Sebuah
hal yang lumrah terjadi ketika berkumpul dengan orang banyak, memungkinkan
terjadinya gesekan antar pribadi. Rasa kesal, tidak cocok, atau tersinggung
oleh perilaku dan kata-kata orang sangat sering terjadi. Bahkan tidak jarang
meninggalkan “luka” yang dalam di hati. Membuat kita “mengambil jarak” dengan
orang tersebut. Atau malah menjauhinya.
Apakah
itu berarti telah terjadi kesalahan sehingga membuat kita malas, atau balik
tidak mau memaafkan. Jangankan memaafkan, yang melakukan kesalahan saja tidak
merasa bersalah, boro-boro minta maaf.
Perlu
disadari bahwa manusia di lahirkan dalam berbagai macam karakter dan sifat.
Belum lagi lingkungan, pendidikan, latar belakang sosial yang memungkinkan
terbentuknya keragaman kepribadian manusia. Nah, ketika pribadi-pribadi yang
berbeda itu saling berbenturan, sengaja atau tidak sengaja, apakah itu di
anggap sebagai sebuah kesalahan yang membuat kita enggan untuk memaafkan???
Tentu saja tidak.

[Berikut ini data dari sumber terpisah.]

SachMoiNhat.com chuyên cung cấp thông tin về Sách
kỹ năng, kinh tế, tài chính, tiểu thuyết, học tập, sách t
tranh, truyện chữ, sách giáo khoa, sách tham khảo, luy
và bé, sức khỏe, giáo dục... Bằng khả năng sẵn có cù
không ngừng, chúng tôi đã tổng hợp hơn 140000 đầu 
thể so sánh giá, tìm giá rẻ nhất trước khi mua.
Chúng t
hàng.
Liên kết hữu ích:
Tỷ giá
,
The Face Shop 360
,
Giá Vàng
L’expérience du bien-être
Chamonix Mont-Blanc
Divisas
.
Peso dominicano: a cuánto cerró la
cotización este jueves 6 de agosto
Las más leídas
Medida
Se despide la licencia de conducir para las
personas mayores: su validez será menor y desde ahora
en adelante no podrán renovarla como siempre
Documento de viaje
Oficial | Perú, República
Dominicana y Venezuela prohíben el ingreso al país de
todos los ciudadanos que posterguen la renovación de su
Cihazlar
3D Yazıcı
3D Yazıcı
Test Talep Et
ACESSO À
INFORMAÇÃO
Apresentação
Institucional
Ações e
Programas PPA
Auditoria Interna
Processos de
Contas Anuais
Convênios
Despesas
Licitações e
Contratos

Kurang bijaksana kiranya jika keragaman-keragaman karakter
itu membuat kita menyalahkan orang lain kemudian enggan memaafkan.
Allah
berfirman, “ Maka maafkanlah dan biarkanlah mereka, sampai Allah mendatangkan
perintahnya-Nya.” (Q.S. Al-Baqarah : 109)
“Tolaklah
kejahatan itu dengan cara yang lebih baik, maka tiba-tiba orang di antaramu dan
dia antara dia ada permusuhan seolah-olah telh menjadi teman setia,” (Q.S.
Fushilat : 34)
Baiklah,
tidak menutup kemungkinan ada kesalahan-kesalahan yang sering muncul dalam
hubungan manusia. Namun, tidak adil jika setiap gesekan yang bermula dari
perbedaan karakter dianggap sebagai kesalahan yang pantas di timpakan untuk
orang lain.
Diperlukan
kesabaran dan kelapangan hati untuk menerima, termasuk menyiram amarah dan
kecewa yang terlanjur muncul di dalam hati. Butuh proses untuk belajar memaafkan.

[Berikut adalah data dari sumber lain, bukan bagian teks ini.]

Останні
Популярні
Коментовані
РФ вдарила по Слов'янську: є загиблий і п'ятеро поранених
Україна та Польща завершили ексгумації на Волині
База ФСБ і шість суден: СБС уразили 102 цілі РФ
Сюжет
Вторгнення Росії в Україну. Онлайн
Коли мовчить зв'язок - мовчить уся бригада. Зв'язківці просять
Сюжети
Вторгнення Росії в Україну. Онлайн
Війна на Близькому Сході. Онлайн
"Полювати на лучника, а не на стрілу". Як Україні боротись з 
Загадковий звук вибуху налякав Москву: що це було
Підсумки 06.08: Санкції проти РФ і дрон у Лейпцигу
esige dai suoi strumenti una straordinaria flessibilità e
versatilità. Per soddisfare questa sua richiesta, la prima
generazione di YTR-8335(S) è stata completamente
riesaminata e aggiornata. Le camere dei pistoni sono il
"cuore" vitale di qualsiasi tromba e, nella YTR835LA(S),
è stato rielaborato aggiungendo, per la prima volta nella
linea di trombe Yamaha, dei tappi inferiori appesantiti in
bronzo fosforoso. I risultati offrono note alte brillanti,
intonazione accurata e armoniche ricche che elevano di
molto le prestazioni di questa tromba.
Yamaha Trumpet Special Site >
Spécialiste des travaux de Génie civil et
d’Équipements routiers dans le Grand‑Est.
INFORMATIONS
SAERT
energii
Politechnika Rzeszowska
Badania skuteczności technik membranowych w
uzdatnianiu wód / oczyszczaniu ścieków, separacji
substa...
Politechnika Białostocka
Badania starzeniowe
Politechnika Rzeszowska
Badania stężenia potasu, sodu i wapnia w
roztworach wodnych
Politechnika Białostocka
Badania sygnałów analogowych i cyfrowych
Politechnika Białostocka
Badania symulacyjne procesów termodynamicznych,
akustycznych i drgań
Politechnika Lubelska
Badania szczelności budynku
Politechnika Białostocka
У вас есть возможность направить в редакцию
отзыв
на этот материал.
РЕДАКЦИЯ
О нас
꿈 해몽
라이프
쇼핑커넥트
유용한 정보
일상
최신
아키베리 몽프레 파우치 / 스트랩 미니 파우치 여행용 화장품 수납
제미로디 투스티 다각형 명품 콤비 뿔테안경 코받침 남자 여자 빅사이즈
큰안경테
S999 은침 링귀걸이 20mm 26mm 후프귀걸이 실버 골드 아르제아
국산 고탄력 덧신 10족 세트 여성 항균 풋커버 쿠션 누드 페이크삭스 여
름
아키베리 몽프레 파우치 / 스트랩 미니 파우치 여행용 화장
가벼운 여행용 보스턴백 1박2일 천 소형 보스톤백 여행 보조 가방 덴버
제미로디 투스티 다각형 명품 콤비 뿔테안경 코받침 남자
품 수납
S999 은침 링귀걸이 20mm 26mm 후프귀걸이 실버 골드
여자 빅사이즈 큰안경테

Ya, butuh kesabaran, terutama untuk belajar memaafkan.
“Tetapi
orang yangbersabar dan memaafkan, sesungguhnya (perbuatan) yang demikian itu
termasuk hal-hal yang di utamakan,” (Q.S. Asy-Syura : 43)
Hal
paling ringan agar mudah memaafkan adalah memandang segala sesuatu secara
objektif, proposional. Jika kita terluka oleh kata-kata orang lain, maka bukan tidak
mungkin, tanpa kita sengaja, kata-kata kita pun telah menyinggung orang lain.
Jika kita kecewa dengan perlakuan orang lain, maka sudah seharusnya kita
berpikir ulang, mungkin ada pula perlakuan kita yang mengecewakan orang lain.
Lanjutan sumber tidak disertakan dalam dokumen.